Spending Review 2025 might deliver the UK long-term model for place-sensitive strategy, delivery management and resourcing – but it needs a lot of further work
Much of the episode considers the progress on integrated settlements – to cover Greater London, and six ‘established’ MCAs from 2026/27, founded on statutory Local Growth Plans (LGPs), a ten-year local growth fund (LGF), with agreed outcomes and accountability frameworks.
LEDC is strongly supportive of this direction of travel. It will require a lot of hard work and detailed negotiation to get the seven settlements agreed and delivered from 2026/27. If this is to become the conceptual model, we would like to see over the coming months:
Clarification of the degrees of flexibility and variation from national asks that will be permitted in the settlements. Looking back to the days of RDA single pots, this never inhibited Government Departments and national agencies demanding micro-accountability for amounts they supposedly contributed to regional settlements. The precision with which City Region Transport Settlements were announced implies levels of departmental and agency intrusion that might deconstruct the single settlement’s integration potential.
Some discussion on the long-term basis of fiscal transfers – perhaps in association with the devolved nations. In short, are there alternatives to the Barnett formula and an MCA Barnett-light-type mechanism for determining devolution settlements?
An open, evidence-informed discussion about what has been learnt from the 2025/26 Greater Manchester and West Midlands single settlements processes and outcomes. If this mechanism is to become the general model, lets work on getting it as fit-for-purpose as possible.
Mayors being bold about variations, leverage from other resources (including their own financing options), influence on the new big-ticket function on the table – health, wellbeing and public services reform – and identifying real synergies they can deliver from single settlements beyond department-by-department bilateralism.
This direction of travel gives both devolved nations and non-MCA areas in England major challenges
The England areas outside London and the ‘established’ (by Government’s definition) MCAs have already expressed concern that their absence from the new system means that they have to continue to deal with investment financing in a piecemeal and short term way (notwithstanding their existing devolution agreements), and that they may receive less pro rata than those areas with a single settlement. At one level, at least there is the devolution framework which potentially allows them to graduate up the ladder of enhanced devolution as their institutional maturity and appetite for reform evolves.
On a different level altogether, the application of the model needs to be tailored in England for non-metropolitan geographies, and in Scotland, Wales and Northern Ireland, for the devolved nations and their very different pattern of cities and regions.
One suspects that delivery of major investments will be as demanding in non-MCA geographies and in the MCAs, and this will be a key signifier of preparedness to move to long-term LGP-led processes.
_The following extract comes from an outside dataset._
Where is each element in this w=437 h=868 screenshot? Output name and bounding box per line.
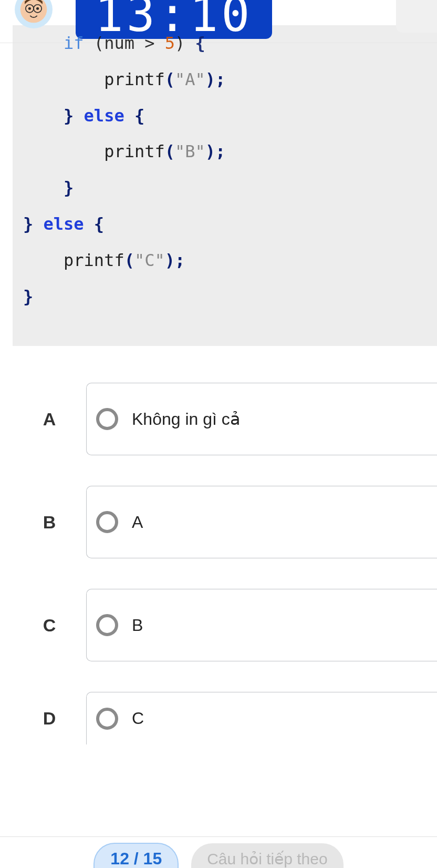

So, perhaps the non-MCA areas in England and the devolved nations should consider almost a shadow-MCA model of planning and management in advance of them formally being graduated into the system.
Government can go further on the simplification agendas – especially for communities and neighbourhoods
The demise of UKSPF is unlikely to be lamented. The chunky announcements for instruments like National Wealth Fund (£27.8bn), and programmes like Affordable Homes (£39bn), R&D (£22.6bn pa), Transport for City Regions (£15.6bn) suggest a focus on a smaller number of larger funding streams. This is to be welcomed. But one major exception appears to be communities and neighbourhoods. The 75-community Plan for Neighbourhoods of March 2025 has been supplemented by a SR25-announcement of 25 Trailblazers (some of them new), support for up to 350 priority communities accompanied by a new £240m ‘Growth Mission Fund’ for (among others) ‘forgotten’ growth projects, and major community health reforms and housing investments.
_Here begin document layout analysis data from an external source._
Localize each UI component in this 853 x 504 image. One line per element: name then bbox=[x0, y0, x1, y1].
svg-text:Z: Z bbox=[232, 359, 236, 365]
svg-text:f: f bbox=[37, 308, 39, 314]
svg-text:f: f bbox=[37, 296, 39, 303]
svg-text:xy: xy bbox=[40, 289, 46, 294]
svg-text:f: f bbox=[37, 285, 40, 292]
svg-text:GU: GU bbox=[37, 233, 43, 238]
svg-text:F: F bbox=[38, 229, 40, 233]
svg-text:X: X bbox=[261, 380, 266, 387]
LEDC has increasingly championed the importance of hyperlocal community and neighbourhood regeneration and building the social infrastructure to give communities agency in the changes that affect them. The idea that Whitehall is best placed to agree and oversee this plethora of schemes is misplaced. Although they have enough on their plates with integrated settlements and the large investment programmes mentioned above, MCAs and partners, including their constituent local authorities, should give some thought to the case for devolution of community regeneration programmes and their implications for genuinely place-based local empowerment.
The reforms of the Green Book are potentially helpful, but probably not as much a gamechanger in addressing regional disparities as has sometimes been asserted
The Green Book has often been accused of favouring investments in London and the South East. We see the Green Book as a set of tools and frameworks for investment appraisal and management which is, in practice, never the whole story in what projects are funded and which are rejected. Nevertheless, the announcement of reforms to be operationalised in 2026 are to be welcomed. They include:
Place-based business cases: to assesses the complementarities between different projects, such as housing and transport.
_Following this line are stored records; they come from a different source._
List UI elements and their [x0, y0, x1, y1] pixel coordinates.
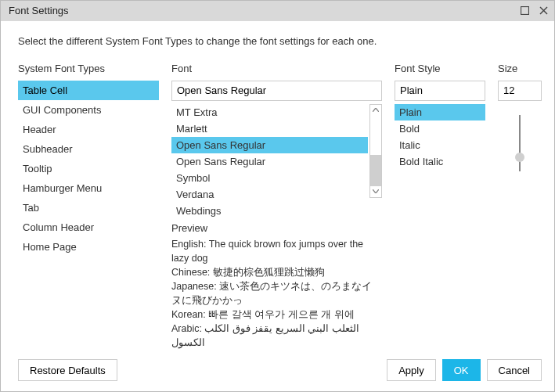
scroll-down-icon[interactable] [370, 186, 381, 197]
style-option[interactable]: Italic [395, 137, 485, 153]
font-header: Font [171, 63, 382, 74]
preview-ja: Japanese: 速い茶色のキツネは、のろまなイヌに飛びかかっ [171, 279, 382, 307]
preview-ar: Arabic: الثعلب البني السريع يقفز فوق الك… [171, 322, 382, 350]
size-slider[interactable] [498, 115, 542, 171]
font-option[interactable]: Webdings [171, 203, 368, 219]
font-option[interactable]: Verdana [171, 186, 368, 203]
cancel-button[interactable]: Cancel [487, 359, 542, 381]
font-option[interactable]: Open Sans Regular [171, 137, 368, 153]
restore-defaults-button[interactable]: Restore Defaults [18, 359, 117, 381]
font-scrollbar[interactable] [369, 104, 382, 198]
type-item-table-cell[interactable]: Table Cell [18, 81, 159, 100]
preview-header: Preview [171, 222, 382, 234]
font-option[interactable]: Open Sans Regular [171, 153, 368, 170]
content-area: Select the different System Font Types t… [1, 21, 554, 358]
style-input[interactable] [395, 81, 485, 101]
types-header: System Font Types [18, 63, 159, 74]
scroll-track[interactable] [370, 116, 381, 186]
type-item-tooltip[interactable]: Tooltip [18, 159, 159, 178]
ok-button[interactable]: OK [442, 359, 481, 381]
slider-handle[interactable] [515, 153, 524, 162]
footer: Restore Defaults Apply OK Cancel [1, 358, 554, 391]
type-item-hamburger[interactable]: Hamburger Menu [18, 178, 159, 198]
type-item-header[interactable]: Header [18, 120, 159, 139]
style-column: Font Style Plain Bold Italic Bold Italic [395, 63, 485, 350]
apply-button[interactable]: Apply [387, 359, 436, 381]
font-settings-dialog: Font Settings Select the different Syste… [0, 0, 555, 392]
font-option[interactable]: Marlett [171, 120, 368, 137]
type-item-tab[interactable]: Tab [18, 198, 159, 218]
style-list[interactable]: Plain Bold Italic Bold Italic [395, 104, 485, 170]
titlebar: Font Settings [1, 1, 554, 21]
window-title: Font Settings [9, 5, 512, 16]
font-option[interactable]: MT Extra [171, 104, 368, 120]
slider-track[interactable] [519, 115, 521, 171]
type-item-column-header[interactable]: Column Header [18, 218, 159, 237]
svg-rect-0 [521, 7, 528, 15]
style-option[interactable]: Bold [395, 120, 485, 137]
scroll-thumb[interactable] [370, 155, 381, 186]
size-input[interactable] [498, 81, 542, 101]
size-header: Size [498, 63, 542, 74]
preview-zh: Chinese: 敏捷的棕色狐狸跳过懒狗 [171, 265, 382, 279]
type-item-subheader[interactable]: Subheader [18, 139, 159, 159]
font-input[interactable] [171, 81, 382, 101]
style-option[interactable]: Bold Italic [395, 153, 485, 170]
style-option[interactable]: Plain [395, 104, 485, 120]
font-list[interactable]: MT Extra Marlett Open Sans Regular Open … [171, 104, 368, 219]
columns: System Font Types Table Cell GUI Compone… [18, 63, 542, 350]
maximize-icon[interactable] [518, 5, 531, 17]
type-item-home-page[interactable]: Home Page [18, 237, 159, 257]
preview-en: English: The quick brown fox jumps over … [171, 237, 382, 265]
font-option[interactable]: Symbol [171, 170, 368, 186]
type-item-gui[interactable]: GUI Components [18, 100, 159, 120]
preview-ko: Korean: 빠른 갈색 여우가 게으른 개 위에 [171, 307, 382, 322]
font-list-wrap: MT Extra Marlett Open Sans Regular Open … [171, 104, 382, 219]
scroll-up-icon[interactable] [370, 105, 381, 116]
size-column: Size [498, 63, 542, 350]
close-icon[interactable] [537, 5, 550, 17]
style-header: Font Style [395, 63, 485, 74]
types-list[interactable]: Table Cell GUI Components Header Subhead… [18, 81, 159, 257]
types-column: System Font Types Table Cell GUI Compone… [18, 63, 159, 350]
font-column: Font MT Extra Marlett Open Sans Regular … [171, 63, 382, 350]
intro-text: Select the different System Font Types t… [18, 35, 542, 47]
preview-body: English: The quick brown fox jumps over … [171, 237, 382, 350]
Simplification and shortening of the GB and accompanying business case guides with an updated version to be published at the start of 2026.
Less emphasis on Benefit-Cost Ratios (BCRs) in government appraisal: banning the use of arbitrary BCR thresholds as a means of determining if a project should be funded.
As the Green Book evolves, factors that have been developed for issues like inclusion, social and public value, and natural capital should be increasingly assimilated. But the Green Book should be a menu for better investment appraisal and management – not a straitjacket.
SR25 is a significant milestone for LED and placemaking, but there is still a lot to come
Beyond the ‘devil is in the detail’ commentary above, we still await the National Infrastructure Strategy, the National Industrial Strategy, the national department and agency translation of SR25 ambitions into policy and practice, the responses of the devolved nation governments, and much more. As Henry Kippin said from the front-line of the North East Combined Authority (NECA) in the episode we did with him, ‘Day One’ is not the end point of any journey. The potential of a new SR25 sub-national system will look very different by the time it is brought to fruition in the second half of this decade. And all of us in LED and placemaking need to be part of the process for delivering the destinations of enhanced devolution.
Concluding remarks
In the round, LEDC is positive about SR25. We see it as putting in place further major foundations for the reforms of sub-national development. The impending National Industrial and Infrastructure Strategies will go further, presumably around the first anniversary of the Labour Government.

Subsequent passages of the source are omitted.